### WHAT IS NEEDED
Reproduce the records exactly, but not the pictures.

[MATERIAL SUPPLIED Boundary: Start]

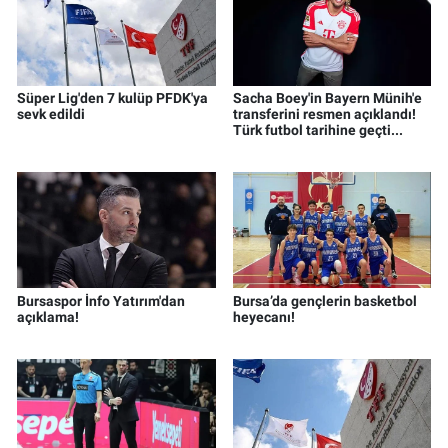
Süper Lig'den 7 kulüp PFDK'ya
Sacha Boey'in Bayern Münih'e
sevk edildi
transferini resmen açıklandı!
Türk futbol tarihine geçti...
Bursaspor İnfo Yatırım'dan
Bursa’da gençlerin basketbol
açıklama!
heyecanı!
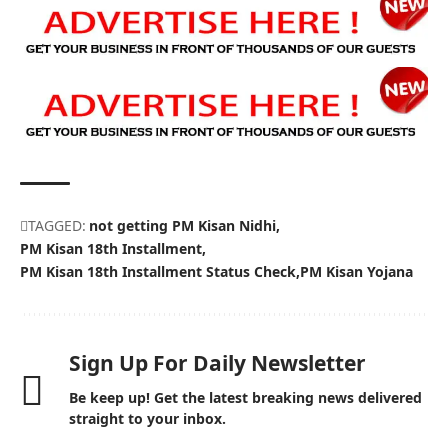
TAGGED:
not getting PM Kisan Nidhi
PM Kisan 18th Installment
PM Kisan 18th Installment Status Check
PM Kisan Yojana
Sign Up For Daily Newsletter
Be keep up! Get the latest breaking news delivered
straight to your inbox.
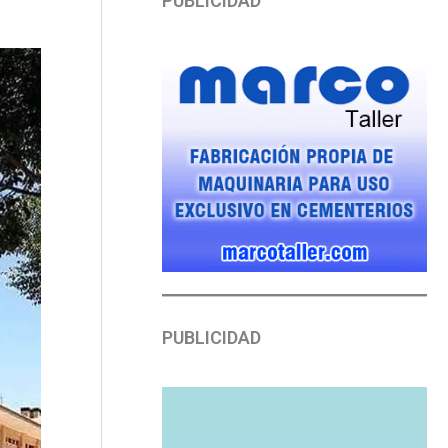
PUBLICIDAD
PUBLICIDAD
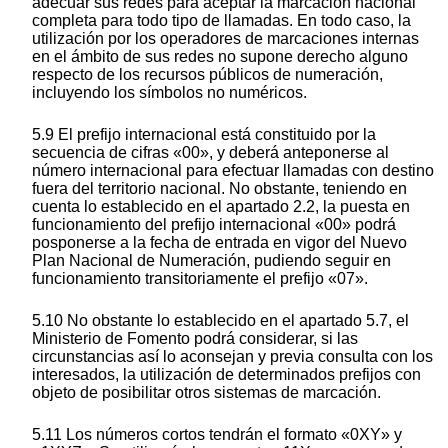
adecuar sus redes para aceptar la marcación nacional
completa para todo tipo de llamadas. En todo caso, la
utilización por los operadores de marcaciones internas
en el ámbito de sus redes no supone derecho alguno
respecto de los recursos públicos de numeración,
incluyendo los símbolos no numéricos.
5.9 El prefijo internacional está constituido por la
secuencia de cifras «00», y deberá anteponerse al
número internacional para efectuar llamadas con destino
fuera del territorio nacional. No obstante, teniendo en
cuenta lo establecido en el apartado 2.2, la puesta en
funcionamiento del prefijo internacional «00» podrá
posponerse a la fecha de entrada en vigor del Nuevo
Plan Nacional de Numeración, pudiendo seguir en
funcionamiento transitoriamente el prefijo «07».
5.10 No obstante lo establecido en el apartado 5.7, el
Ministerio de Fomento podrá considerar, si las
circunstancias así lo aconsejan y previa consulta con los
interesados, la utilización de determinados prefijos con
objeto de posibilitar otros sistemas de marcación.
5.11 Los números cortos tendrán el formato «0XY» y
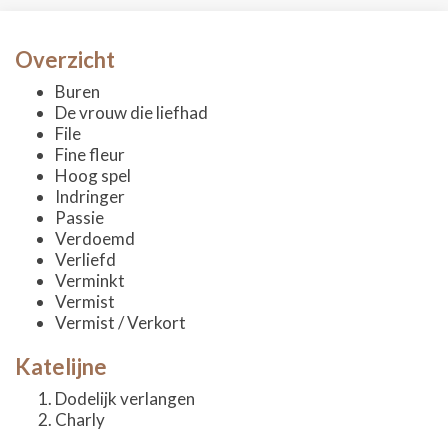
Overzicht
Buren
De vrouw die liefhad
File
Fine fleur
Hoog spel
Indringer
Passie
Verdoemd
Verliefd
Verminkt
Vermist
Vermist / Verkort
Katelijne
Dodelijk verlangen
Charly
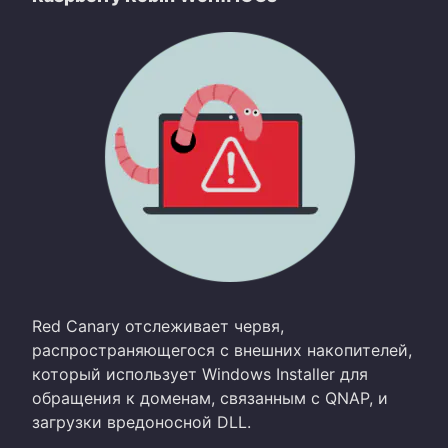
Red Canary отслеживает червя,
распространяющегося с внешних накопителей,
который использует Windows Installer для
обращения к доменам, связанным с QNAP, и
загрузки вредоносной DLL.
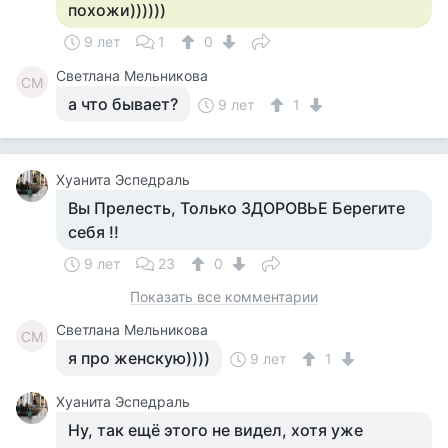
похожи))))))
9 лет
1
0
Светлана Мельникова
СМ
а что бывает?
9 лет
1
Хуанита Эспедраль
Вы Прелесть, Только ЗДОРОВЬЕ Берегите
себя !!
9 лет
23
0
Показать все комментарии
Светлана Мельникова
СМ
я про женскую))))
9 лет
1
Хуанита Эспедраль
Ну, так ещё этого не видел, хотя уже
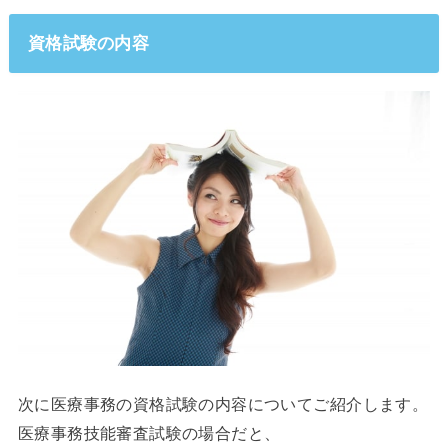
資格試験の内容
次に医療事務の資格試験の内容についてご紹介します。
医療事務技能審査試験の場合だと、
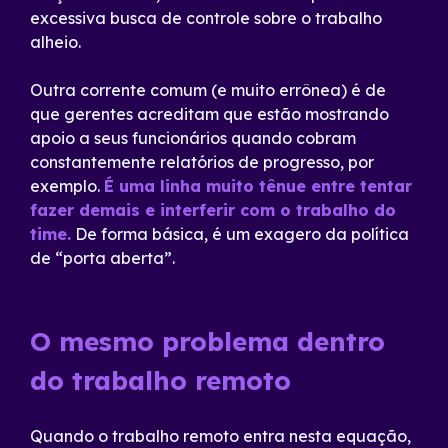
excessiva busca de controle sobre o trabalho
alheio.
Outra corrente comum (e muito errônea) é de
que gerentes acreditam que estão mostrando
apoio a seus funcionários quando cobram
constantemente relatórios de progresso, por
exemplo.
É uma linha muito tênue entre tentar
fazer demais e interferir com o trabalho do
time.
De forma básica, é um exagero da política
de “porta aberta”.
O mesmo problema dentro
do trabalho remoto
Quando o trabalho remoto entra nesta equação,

[MATERIAL SUPPLIED Boundary: End]

### ANSWER BELOW
Süper Lig'den 7 kulüp PFDK'ya
Sacha Boey'in Bayern Münih'e
sevk edildi
transferini resmen açıklandı!
Türk futbol tarihine geçti...
Bursaspor İnfo Yatırım'dan
Bursa’da gençlerin basketbol
açıklama!
heyecanı!
TAGGED:
not getting PM Kisan Nidhi
PM Kisan 18th Installment
PM Kisan 18th Installment Status Check
PM Kisan Yojana
Sign Up For Daily Newsletter
Be keep up! Get the latest breaking news delivered
straight to your inbox.
PUBLICIDAD
PUBLICIDAD
adecuar sus redes para aceptar la marcación nacional
completa para todo tipo de llamadas. En todo caso, la
utilización por los operadores de marcaciones internas
en el ámbito de sus redes no supone derecho alguno
respecto de los recursos públicos de numeración,
incluyendo los símbolos no numéricos.
5.9 El prefijo internacional está constituido por la
secuencia de cifras «00», y deberá anteponerse al
número internacional para efectuar llamadas con destino
fuera del territorio nacional. No obstante, teniendo en
cuenta lo establecido en el apartado 2.2, la puesta en
funcionamiento del prefijo internacional «00» podrá
posponerse a la fecha de entrada en vigor del Nuevo
Plan Nacional de Numeración, pudiendo seguir en
funcionamiento transitoriamente el prefijo «07».
5.10 No obstante lo establecido en el apartado 5.7, el
Ministerio de Fomento podrá considerar, si las
circunstancias así lo aconsejan y previa consulta con los
interesados, la utilización de determinados prefijos con
objeto de posibilitar otros sistemas de marcación.
5.11 Los números cortos tendrán el formato «0XY» y
Overzicht
Buren
De vrouw die liefhad
File
Fine fleur
Hoog spel
Indringer
Passie
Verdoemd
Verliefd
Verminkt
Vermist
Vermist / Verkort
Katelijne
Dodelijk verlangen
Charly
Red Canary отслеживает червя,
распространяющегося с внешних накопителей,
который использует Windows Installer для
обращения к доменам, связанным с QNAP, и
загрузки вредоносной DLL.
похожи))))))
9 лет
1
0
Светлана Мельникова
СМ
а что бывает?
9 лет
1
Хуанита Эспедраль
Вы Прелесть, Только ЗДОРОВЬЕ Берегите
себя !!
9 лет
23
0
Показать все комментарии
Светлана Мельникова
СМ
я про женскую))))
9 лет
1
Хуанита Эспедраль
Ну, так ещё этого не видел, хотя уже
資格試験の内容
次に医療事務の資格試験の内容についてご紹介します。
医療事務技能審査試験の場合だと、
excessiva busca de controle sobre o trabalho
alheio.
Outra corrente comum (e muito errônea) é de
que gerentes acreditam que estão mostrando
apoio a seus funcionários quando cobram
constantemente relatórios de progresso, por
exemplo.
É uma linha muito tênue entre tentar
fazer demais e interferir com o trabalho do
time.
De forma básica, é um exagero da política
de “porta aberta”.
O mesmo problema dentro
do trabalho remoto
Quando o trabalho remoto entra nesta equação,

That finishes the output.